Researchers found that adolescents who made pledges to remain virgins until they are married were less likely to be sexually active over the three-year study period than other youth who were similar to them, but who did not make a virginity pledge, according to the study published online by the Journal of Adolescent Health.
"These findings do not suggest that virginity pledges should be a substitute for comprehensive sexual education programs, or that they will work for all kinds of kids" said Steven Martino, the study's lead author and a psychologist at RAND, a nonprofit research organization. "But virginity pledges may be appropriate as one component of an overall sex education effort."
While several previous studies have examined the impact of virginity pledges, the RAND Health study was uniquely designed to account for pre-existing difference between pledgers and non-pledgers on factors such as religiosity, parenting and friendship characteristics. The study tested the impact of virginity pledges by comparing pledgers with young people who had not made a pledge, but shared other characteristics with pledgers.
Researchers surveyed 1,461 adolescent virgins aged 12 to 17 in 2001 and reinterviewed participants one and three years later. About one-fourth of the group reported during the initial survey that they had made a virginity pledge.
Forty-two percent of those who did not make virginity pledges but were otherwise similar to those who did started sexual intercourse within three years, while just 34 percent of those who made virginity pledges reported having sexual intercourse within the same period.
"Making a pledge to remain a virgin until married may provide extra motivation to adolescents who want to delay becoming sexually active," Martino said. "The act of pledging may create some social pressure or social support that helps them to follow through with their clearly stated public intention."
Some researchers have speculated that abstaining from intercourse might increase participation in other sexual activities, like oral sex. But the RAND study found that those who pledged were no more likely to engage in non-intercourse behaviors than comparable youth who did not take a pledge.

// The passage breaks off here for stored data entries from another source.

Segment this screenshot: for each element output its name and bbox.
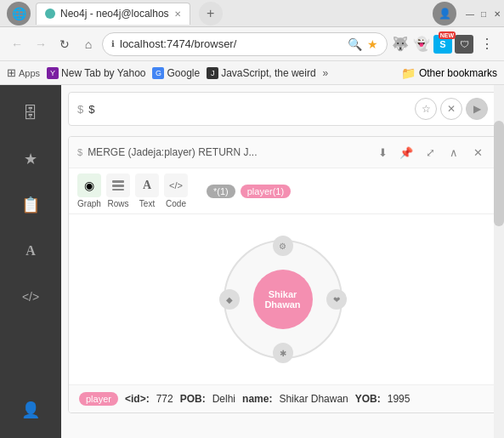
browser-content: $ ☆ ✕ ▶ $ MERGE (Jadeja:player) RETURN J… [61,85,504,438]
tab-favicon [45,9,55,19]
bookmark-star-icon[interactable]: ★ [367,37,378,51]
query-clear-btn[interactable]: ✕ [440,98,462,120]
bookmark-js[interactable]: J JavaScript, the weird [207,67,315,79]
sidebar-item-favorites[interactable]: ★ [5,138,56,180]
result-panel: $ MERGE (Jadeja:player) RETURN J... ⬇ 📌 … [68,136,497,413]
user-icon: 👤 [21,401,40,419]
rows-tab-icon [106,173,130,197]
close-result-btn[interactable]: ✕ [467,142,488,162]
yob-label: YOB: [355,393,381,405]
browser-icon: 🌐 [7,2,31,26]
query-input-area: $ ☆ ✕ ▶ [68,92,497,126]
svg-rect-0 [112,180,124,183]
skype-icon: S NEW [433,35,452,54]
forward-btn[interactable]: → [31,34,51,54]
sidebar-item-text[interactable]: A [5,230,56,272]
expand-btn[interactable]: ⤢ [420,142,440,162]
code-tab-icon: </> [164,173,188,197]
query-dollar-sign: $ [77,103,83,116]
user-avatar: 👤 [433,2,456,26]
graph-view-tab[interactable]: ◉ Graph [77,173,101,208]
tab-title: Neo4j - neo4j@localhos [60,8,169,20]
apps-grid-icon: ⊞ [7,66,16,79]
orbit-icon-left: ◆ [219,289,240,310]
pob-label: POB: [180,393,206,405]
minimize-btn[interactable]: — [463,7,477,20]
database-icon: 🗄 [23,105,38,122]
ext-shield-icon: 🛡 [455,35,473,54]
bookmarks-bar: ⊞ Apps Y New Tab by Yahoo G Google J Jav… [0,61,504,85]
download-btn[interactable]: ⬇ [372,142,393,162]
result-action-buttons: ⬇ 📌 ⤢ ∧ ✕ [372,142,488,162]
graph-tab-label: Graph [77,199,101,208]
scrollbar-track [494,85,504,438]
ext-wolf-icon: 🐺 [391,35,410,54]
active-tab[interactable]: Neo4j - neo4j@localhos ✕ [36,3,190,25]
rows-view-tab[interactable]: Rows [106,173,130,208]
node-container: ⚙ ❤ ✱ ◆ Shikar Dhawan [215,231,351,367]
graph-tab-icon: ◉ [77,173,101,197]
all-badge[interactable]: *(1) [207,185,235,198]
apps-btn[interactable]: ⊞ Apps [7,66,40,79]
browser-menu-btn[interactable]: ⋮ [477,34,497,54]
view-tabs: ◉ Graph Rows A Text </> [69,168,496,214]
svg-rect-2 [112,189,124,191]
rows-tab-label: Rows [107,199,128,208]
sidebar-item-database[interactable]: 🗄 [5,92,56,134]
other-bookmarks[interactable]: 📁 Other bookmarks [401,66,497,80]
title-bar: 🌐 Neo4j - neo4j@localhos ✕ + 👤 — □ ✕ [0,0,504,27]
tab-close-btn[interactable]: ✕ [174,9,181,19]
close-btn[interactable]: ✕ [490,7,504,20]
new-tab-btn[interactable]: + [199,2,223,26]
main-area: 🗄 ★ 📋 A </> 👤 $ [0,85,504,438]
result-header: $ MERGE (Jadeja:player) RETURN J... ⬇ 📌 … [69,137,496,168]
graph-area: ⚙ ❤ ✱ ◆ Shikar Dhawan [69,214,496,384]
title-bar-left: 🌐 Neo4j - neo4j@localhos ✕ + [7,2,497,26]
result-badges: *(1) player(1) [207,185,291,198]
text-tab-label: Text [139,199,155,208]
query-input[interactable] [88,103,410,116]
home-btn[interactable]: ⌂ [78,34,99,54]
ext-ghost-icon: 👻 [412,35,431,54]
orbit-icon-top: ⚙ [273,236,293,256]
collapse-btn[interactable]: ∧ [444,142,464,162]
center-node[interactable]: Shikar Dhawan [253,270,313,329]
id-value: 772 [156,393,173,405]
text-tab-icon: A [135,173,159,197]
node-name-line1: Shikar [264,289,300,299]
document-icon: 📋 [21,196,40,214]
sidebar: 🗄 ★ 📋 A </> 👤 [0,85,61,438]
sidebar-item-user[interactable]: 👤 [5,389,56,431]
orbit-icon-right: ❤ [326,289,347,310]
bookmarks-more-btn[interactable]: » [323,67,329,79]
sidebar-item-documents[interactable]: 📋 [5,184,56,226]
bookmark-yahoo[interactable]: Y New Tab by Yahoo [47,67,145,79]
refresh-btn[interactable]: ↻ [54,34,75,54]
query-run-btn[interactable]: ▶ [466,98,488,120]
extension-icons: 🐺 👻 S NEW 🛡 [391,35,473,54]
url-text: localhost:7474/browser/ [120,37,343,50]
bookmark-js-label: JavaScript, the weird [221,67,315,79]
url-bar[interactable]: ℹ localhost:7474/browser/ 🔍 ★ [102,32,388,56]
google-favicon: G [152,67,164,79]
restore-btn[interactable]: □ [477,7,490,20]
player-badge[interactable]: player(1) [241,185,291,198]
address-bar: ← → ↻ ⌂ ℹ localhost:7474/browser/ 🔍 ★ 🐺 … [0,27,504,61]
player-prop-badge[interactable]: player [79,392,118,406]
back-btn[interactable]: ← [7,34,27,54]
yob-value: 1995 [388,393,411,405]
text-view-tab[interactable]: A Text [135,173,159,208]
pin-btn[interactable]: 📌 [396,142,416,162]
sidebar-item-code[interactable]: </> [5,276,56,318]
other-bookmarks-label: Other bookmarks [419,67,497,79]
scrollbar-thumb[interactable] [494,121,504,227]
query-favorite-btn[interactable]: ☆ [415,98,437,120]
node-name-line2: Dhawan [264,299,300,310]
browser-window: 🌐 Neo4j - neo4j@localhos ✕ + 👤 — □ ✕ ← →… [0,0,504,438]
result-query-text: MERGE (Jadeja:player) RETURN J... [88,146,367,158]
code-view-tab[interactable]: </> Code [164,173,188,208]
bookmark-google[interactable]: G Google [152,67,200,79]
query-buttons: ☆ ✕ ▶ [415,98,488,120]
text-icon: A [25,243,36,259]
orbit-icon-bottom: ✱ [273,343,293,363]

"Waiting until you are older to have sex is good for teens from a health standpoint," Martino said. "There are lots of reasons for more kids to wait until they are older."
People who delay sex until they are older are less likely to have unintended pregnancies or contract a sexually transmitted disease, and are better equipped emotionally for the experience, according to researchers.
Martino said virginity pledges are unlikely to be a viable means to encouraging all adolescents to delay the initiation of sexual intercourse.
"Virginity pledges must be made freely for them to work," Martino said. "If young people are coerced or are unduly influenced by peer pressure, virginity pledges are not likely to have a positive effect."
Previous studies have suggested that adolescents who make virginity pledges may be less likely to use condoms during their first act of sexual intercourse. In the RAND study, adolescents who made virginity pledges but eventually had sex did not report lower condom use. But the RAND study only asked participants about condom use in the past year, not whether they used condoms the first time they had sex.
The first virginity pledge program in the United States began in 1993 and now includes hundreds of churches, schools and colleges. Estimates of U.S. adolescents suggest that 23 percent of females and 16 percent of males have made a virginity pledge.
Other authors of the RAND study are Marc N. Elliott, Rebecca L. Collins, David E. Kanouse and Sandra H. Berry. The study was supported by a grant from the National Institute of Child Health and Human Development.